◆ Records from a data source ◆

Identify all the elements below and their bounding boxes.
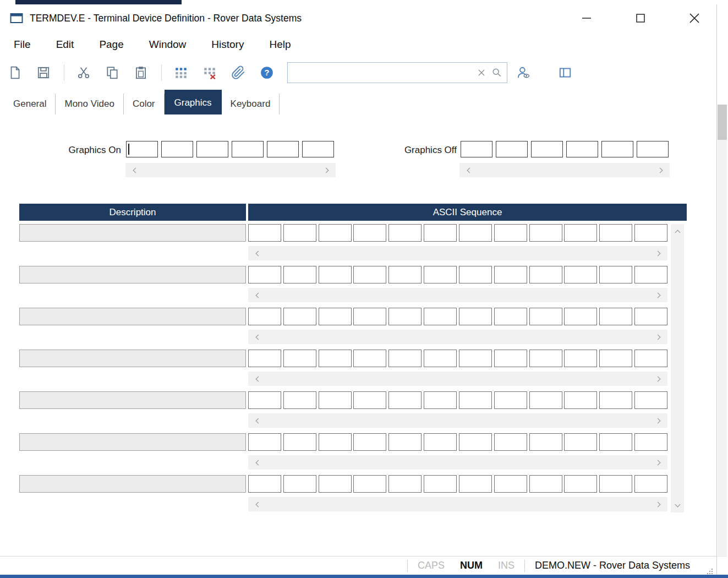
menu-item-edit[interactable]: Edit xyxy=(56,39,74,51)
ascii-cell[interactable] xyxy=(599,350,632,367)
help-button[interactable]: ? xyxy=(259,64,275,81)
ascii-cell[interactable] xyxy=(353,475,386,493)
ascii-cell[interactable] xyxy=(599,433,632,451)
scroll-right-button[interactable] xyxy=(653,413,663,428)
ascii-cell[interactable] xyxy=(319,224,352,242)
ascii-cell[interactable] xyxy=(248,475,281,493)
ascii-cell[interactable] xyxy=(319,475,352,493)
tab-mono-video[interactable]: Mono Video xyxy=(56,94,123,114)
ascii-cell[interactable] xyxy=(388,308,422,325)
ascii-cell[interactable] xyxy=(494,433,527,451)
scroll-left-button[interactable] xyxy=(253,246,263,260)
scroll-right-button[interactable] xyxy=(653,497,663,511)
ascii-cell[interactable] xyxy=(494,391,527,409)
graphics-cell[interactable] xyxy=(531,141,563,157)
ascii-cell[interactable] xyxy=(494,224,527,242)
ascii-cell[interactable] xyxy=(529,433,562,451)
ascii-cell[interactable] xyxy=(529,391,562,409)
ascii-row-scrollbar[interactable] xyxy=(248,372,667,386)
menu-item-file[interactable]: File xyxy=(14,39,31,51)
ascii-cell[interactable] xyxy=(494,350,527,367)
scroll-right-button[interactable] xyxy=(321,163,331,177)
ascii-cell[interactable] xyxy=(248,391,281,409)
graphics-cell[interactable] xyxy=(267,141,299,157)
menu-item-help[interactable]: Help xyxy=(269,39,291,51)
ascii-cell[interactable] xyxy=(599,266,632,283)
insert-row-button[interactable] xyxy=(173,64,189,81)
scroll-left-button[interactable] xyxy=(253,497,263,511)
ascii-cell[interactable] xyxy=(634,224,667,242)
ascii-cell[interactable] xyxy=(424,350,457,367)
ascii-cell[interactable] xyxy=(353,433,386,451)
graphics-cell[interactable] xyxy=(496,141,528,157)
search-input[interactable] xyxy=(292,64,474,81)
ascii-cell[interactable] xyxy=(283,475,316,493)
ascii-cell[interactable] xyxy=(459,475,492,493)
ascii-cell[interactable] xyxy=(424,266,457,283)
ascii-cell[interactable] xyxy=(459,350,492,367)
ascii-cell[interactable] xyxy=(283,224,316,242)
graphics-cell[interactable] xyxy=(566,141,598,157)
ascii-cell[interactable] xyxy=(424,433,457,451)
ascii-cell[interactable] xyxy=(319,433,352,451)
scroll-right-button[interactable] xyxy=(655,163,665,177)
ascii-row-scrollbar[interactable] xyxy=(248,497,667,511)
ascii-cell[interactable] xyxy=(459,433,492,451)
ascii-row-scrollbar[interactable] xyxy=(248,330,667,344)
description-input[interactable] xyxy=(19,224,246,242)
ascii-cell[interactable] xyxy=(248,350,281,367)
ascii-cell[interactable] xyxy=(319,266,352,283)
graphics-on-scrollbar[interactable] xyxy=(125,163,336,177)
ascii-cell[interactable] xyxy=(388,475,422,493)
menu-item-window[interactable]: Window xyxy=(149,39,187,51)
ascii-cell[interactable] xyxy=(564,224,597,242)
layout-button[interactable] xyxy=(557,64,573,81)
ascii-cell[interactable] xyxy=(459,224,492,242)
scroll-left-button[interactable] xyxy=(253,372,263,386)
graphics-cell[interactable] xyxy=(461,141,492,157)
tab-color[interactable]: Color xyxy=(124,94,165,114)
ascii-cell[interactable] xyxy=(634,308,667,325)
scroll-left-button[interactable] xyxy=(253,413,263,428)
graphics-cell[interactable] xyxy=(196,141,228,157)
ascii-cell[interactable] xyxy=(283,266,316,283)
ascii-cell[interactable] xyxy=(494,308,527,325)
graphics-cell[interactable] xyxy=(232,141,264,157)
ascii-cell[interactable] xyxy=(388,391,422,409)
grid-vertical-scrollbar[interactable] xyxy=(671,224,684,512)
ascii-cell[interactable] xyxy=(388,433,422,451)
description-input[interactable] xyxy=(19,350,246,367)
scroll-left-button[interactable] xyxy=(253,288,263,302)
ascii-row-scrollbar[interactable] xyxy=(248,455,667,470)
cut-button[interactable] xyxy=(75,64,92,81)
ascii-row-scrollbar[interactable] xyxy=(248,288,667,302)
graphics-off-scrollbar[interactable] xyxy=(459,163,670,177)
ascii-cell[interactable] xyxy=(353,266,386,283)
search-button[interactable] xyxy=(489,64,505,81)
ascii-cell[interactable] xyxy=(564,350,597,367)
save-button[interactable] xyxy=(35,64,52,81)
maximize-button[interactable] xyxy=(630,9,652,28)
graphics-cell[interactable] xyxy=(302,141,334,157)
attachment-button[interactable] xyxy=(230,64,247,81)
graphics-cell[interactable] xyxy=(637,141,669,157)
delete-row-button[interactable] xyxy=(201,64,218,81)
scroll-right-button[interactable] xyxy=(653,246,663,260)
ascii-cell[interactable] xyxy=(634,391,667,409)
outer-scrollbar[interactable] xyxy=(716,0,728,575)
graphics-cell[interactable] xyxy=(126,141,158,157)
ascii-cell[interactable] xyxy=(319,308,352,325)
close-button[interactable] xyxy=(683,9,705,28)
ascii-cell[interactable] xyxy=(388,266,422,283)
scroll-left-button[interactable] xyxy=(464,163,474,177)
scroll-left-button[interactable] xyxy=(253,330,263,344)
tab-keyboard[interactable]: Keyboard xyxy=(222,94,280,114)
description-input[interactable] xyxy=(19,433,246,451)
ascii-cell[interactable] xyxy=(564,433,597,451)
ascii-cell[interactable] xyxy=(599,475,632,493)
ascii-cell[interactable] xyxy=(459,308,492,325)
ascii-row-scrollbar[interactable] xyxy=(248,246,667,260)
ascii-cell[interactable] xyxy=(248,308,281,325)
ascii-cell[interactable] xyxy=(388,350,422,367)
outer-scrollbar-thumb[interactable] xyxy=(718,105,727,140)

◆ WORK TO BE COMPLETED ◆
Copy out every line in the records where the word "description" is found.

◆ TASK OUTPUT ◆
description-input[interactable] xyxy=(19,224,246,242)
description-input[interactable] xyxy=(19,350,246,367)
description-input[interactable] xyxy=(19,433,246,451)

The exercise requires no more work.